Transcribed page contents:
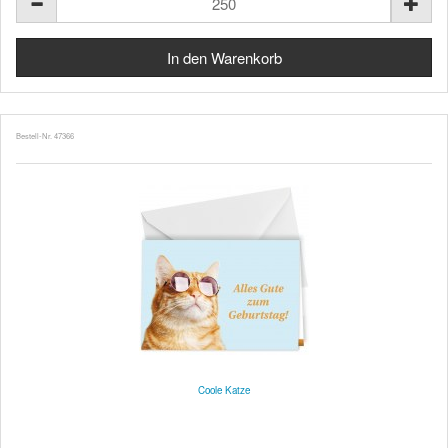
Bestell-Nr. 47366
Coole Katze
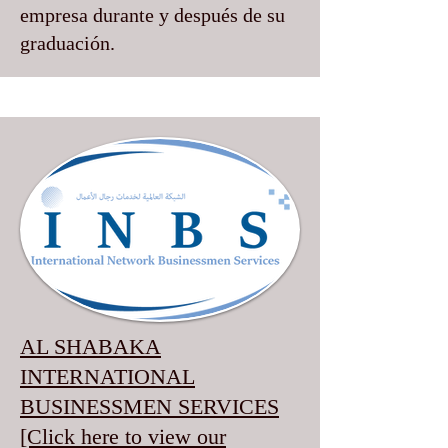
empresa durante y después de su
graduación.
AL SHABAKA
INTERNATIONAL
BUSINESSMEN SERVICES
[Click here to view our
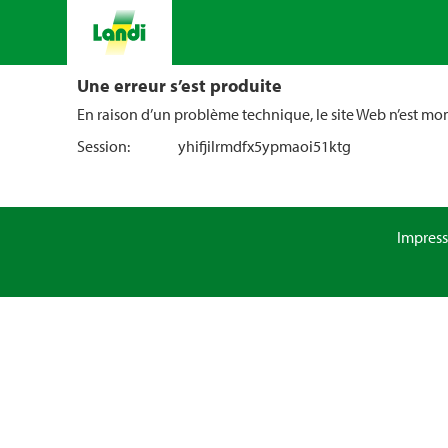
Une erreur s’est produite
En raison d’un problème technique, le site Web n’est m
Session:
yhifjilrmdfx5ypmaoi51ktg
Impres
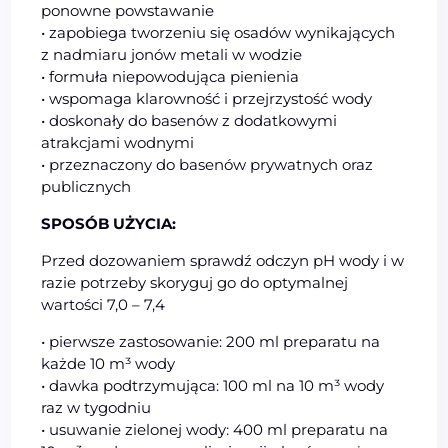
ponowne powstawanie
• zapobiega tworzeniu się osadów wynikających
z nadmiaru jonów metali w wodzie
• formuła niepowodująca pienienia
• wspomaga klarowność i przejrzystość wody
• doskonały do basenów z dodatkowymi
atrakcjami wodnymi
• przeznaczony do basenów prywatnych oraz
publicznych
SPOSÓB UŻYCIA:
Przed dozowaniem sprawdź odczyn pH wody i w
razie potrzeby skoryguj go do optymalnej
wartości 7,0 – 7,4
• pierwsze zastosowanie: 200 ml preparatu na
każde 10 m³ wody
• dawka podtrzymująca: 100 ml na 10 m³ wody
raz w tygodniu
• usuwanie zielonej wody: 400 ml preparatu na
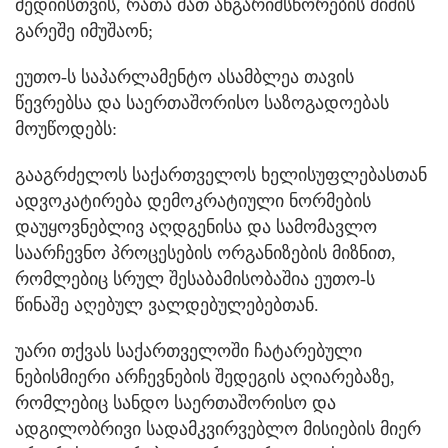
მედიისთვის, რათა მათ ანგარიშსწორების შიშის
გარეშე იმუშაონ;
ეუთო-ს საპარლამენტო ასამბლეა თავის
წევრებსა და საერთაშორისო საზოგადოებას
მოუწოდებს:
გააგრძელოს საქართველოს ხელისუფლებასთან
ადვოკატირება დემოკრატიული ნორმების
დაუყოვნებლივ აღდგენისა და სამომავლო
საარჩევნო პროცესების ორგანიზების მიზნით,
რომლებიც სრულ შესაბამისობაშია ეუთო-ს
წინაშე აღებულ ვალდებულებებთან.
უარი თქვას საქართველოში ჩატარებული
ნებისმიერი არჩევნების შედეგის აღიარებაზე,
რომლებიც სანდო საერთაშორისო და
ადგილობრივი სადამკვირვებლო მისიების მიერ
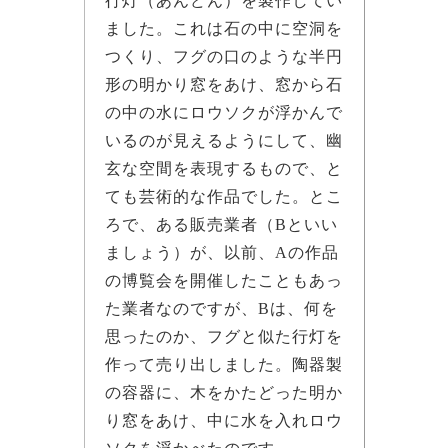
行灯（あんどん）を製作してい
ました。これは石の中に空洞を
つくり、フグの口のような半円
形の明かり窓をあけ、窓から石
の中の水にロウソクが浮かんで
いるのが見えるようにして、幽
玄な空間を表現するもので、と
ても芸術的な作品でした。とこ
ろで、ある販売業者（Bといい
ましょう）が、以前、Aの作品
の博覧会を開催したこともあっ
た業者なのですが、Bは、何を
思ったのか、フグと似た行灯を
作って売り出しました。陶器製
の容器に、木をかたどった明か
り窓をあけ、中に水を入れロウ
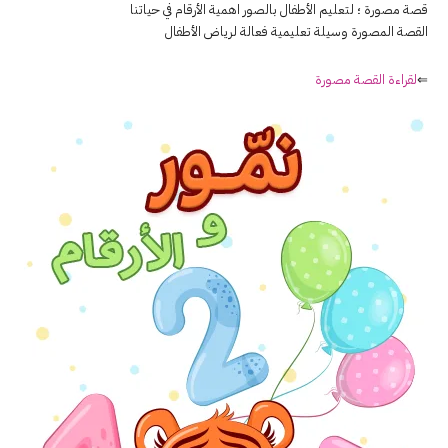
قصة مصورة ؛ لتعليم الأطفال بالصور اهمية الأرقام في حياتنا
القصة المصورة وسيلة تعليمية فعالة لرياض الأطفال
⇐
لقراءة القصة مصورة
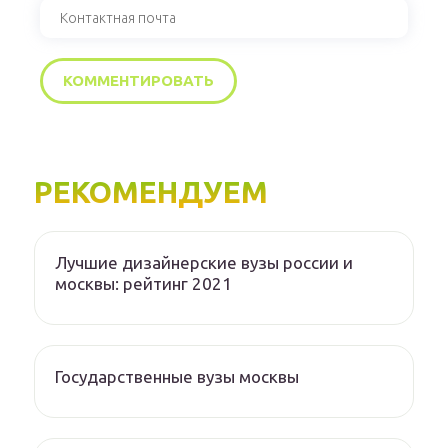
РЕКОМЕНДУЕМ
Лучшие дизайнерские вузы россии и
москвы: рейтинг 2021
Государственные вузы москвы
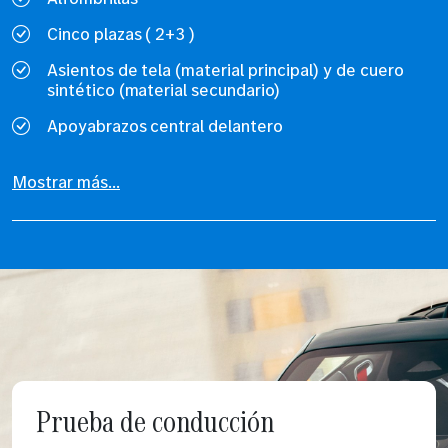
Cinco plazas ( 2+3 )
Asientos de tela (material principal) y de cuero
sintético (material secundario)
Apoyabrazos central delantero
Mostrar más...
Prueba de conducción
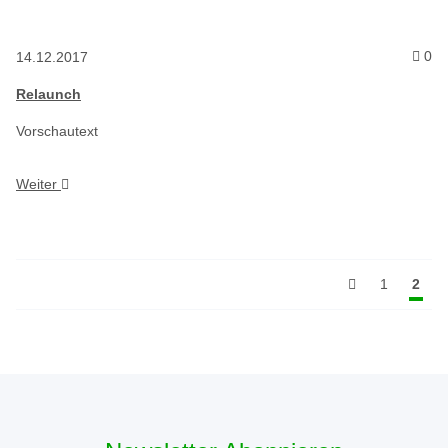
Ko
0
14.12.2017
Relaunch
Vorschautext
Weiter
1
2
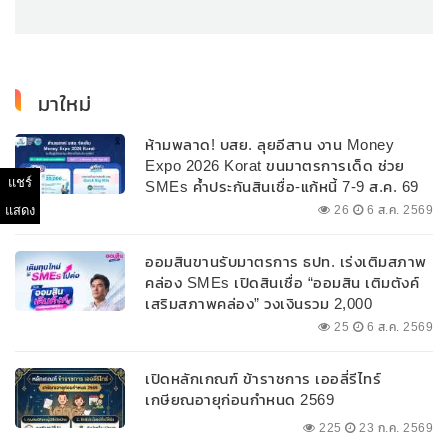
มาใหม่
ห้ามพลาด! บสย. ลุยอีสาน งาน Money
Expo 2026 Korat ขนมาตรการเด็ด ช่วย
แชร์
SMEs ค้ำประกันสินเชื่อ-แก้หนี้ 7-9 ส.ค. 69
แสดง
26
6 ส.ค. 2569
ออมสินขานรับมาตรการ ธปท. เร่งเติมสภาพ
คล่อง SMEs เปิดสินเชื่อ “ออมสิน เติมตังค์
เสริมสภาพคล่อง” วงเงินรวม 2,000
ลบ.สนับสนุนเงินทุนหมุนเวียนวงเงินกู้สูงสุด
25
6 ส.ค. 2569
100% ของหลักประกัน ผ่อนนานสูงสุด 10 ปี
เปิดหลักเกณฑ์ ข้าราชการ เออลี่รีไทร์
เกษียณอายุก่อนกำหนด 2569
225
23 ก.ค. 2569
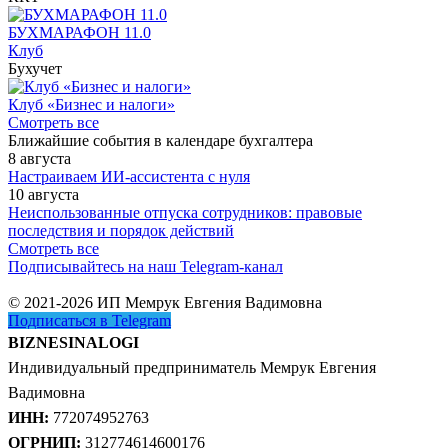
БУХМАРАФОН 11.0
Клуб
Бухучет
Клуб «Бизнес и налоги»
Смотреть все
Ближайшие события в календаре бухгалтера
8 августа
Настраиваем ИИ-ассистента с нуля
10 августа
Неиспользованные отпуска сотрудников: правовые
последствия и порядок действий
Смотреть все
Подписывайтесь на наш Telegram-канал
© 2021-2026 ИП Мемрук Евгения Вадимовна
Подписаться в Telegram
BIZNESINALOGI
Индивидуальный предприниматель Мемрук Евгения
Вадимовна
ИНН:
772074952763
ОГРНИП:
312774614600176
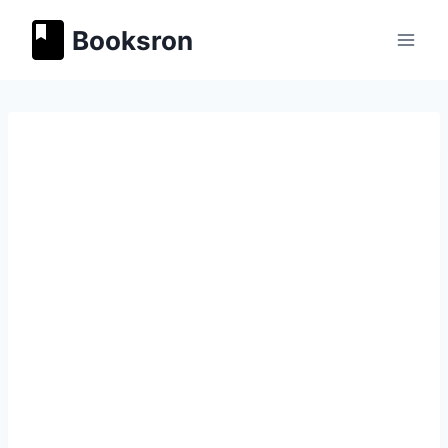
Перейти
Booksron
к
содержимому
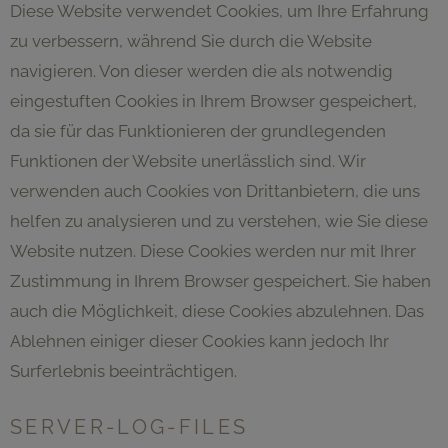
Diese Website verwendet Cookies, um Ihre Erfahrung
zu verbessern, während Sie durch die Website
navigieren. Von dieser werden die als notwendig
eingestuften Cookies in Ihrem Browser gespeichert,
da sie für das Funktionieren der grundlegenden
Funktionen der Website unerlässlich sind. Wir
verwenden auch Cookies von Drittanbietern, die uns
helfen zu analysieren und zu verstehen, wie Sie diese
Website nutzen. Diese Cookies werden nur mit Ihrer
Zustimmung in Ihrem Browser gespeichert. Sie haben
auch die Möglichkeit, diese Cookies abzulehnen. Das
Ablehnen einiger dieser Cookies kann jedoch Ihr
Surferlebnis beeinträchtigen.
SERVER-LOG-FILES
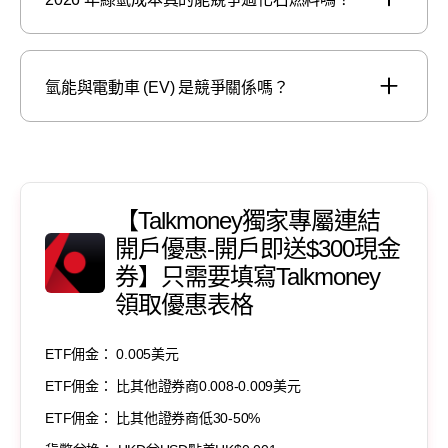
氫能與電動車 (EV) 是競爭關係嗎？
【Talkmoney獨家專屬連結
開戶優惠-開戶即送$300現金
券】只需要填寫Talkmoney
領取優惠表格
ETF佣金： 0.005美元
ETF佣金： 比其他證券商0.008-0.009美元
ETF佣金： 比其他證券商低30-50%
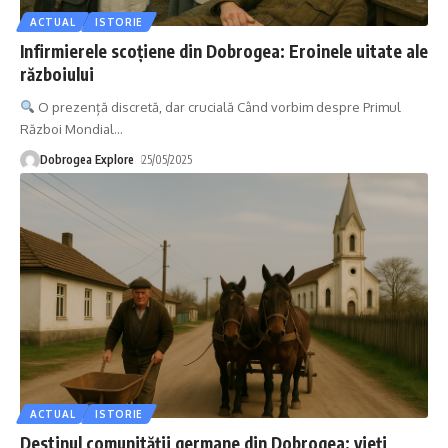
ACTUAL
ISTORIE
Infirmierele scoțiene din Dobrogea: Eroinele uitate ale
războiului
O prezență discretă, dar crucială Când vorbim despre Primul
Război Mondial
…
Dobrogea Explore
25/05/2025
ACTUAL
ISTORIE
Destinul comunității germane din Dobrogea: vieți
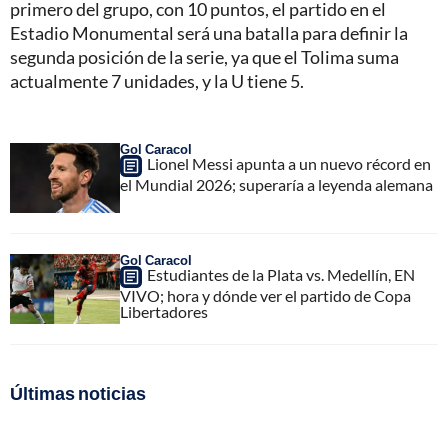
primero del grupo, con 10 puntos, el partido en el
Estadio Monumental será una batalla para definir la
segunda posición de la serie, ya que el Tolima suma
actualmente 7 unidades, y la U tiene 5.
Gol Caracol
Lionel Messi apunta a un nuevo récord en
el Mundial 2026; superaría a leyenda alemana
Gol Caracol
Estudiantes de la Plata vs. Medellín, EN
VIVO; hora y dónde ver el partido de Copa
Libertadores
Últimas noticias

Exercise aim: Filter the entries above and return only the lines holding "ออมส".

Task answer:
ออมสินขานรับมาตรการ ธปท. เร่งเติมสภาพ
คล่อง SMEs เปิดสินเชื่อ “ออมสิน เติมตังค์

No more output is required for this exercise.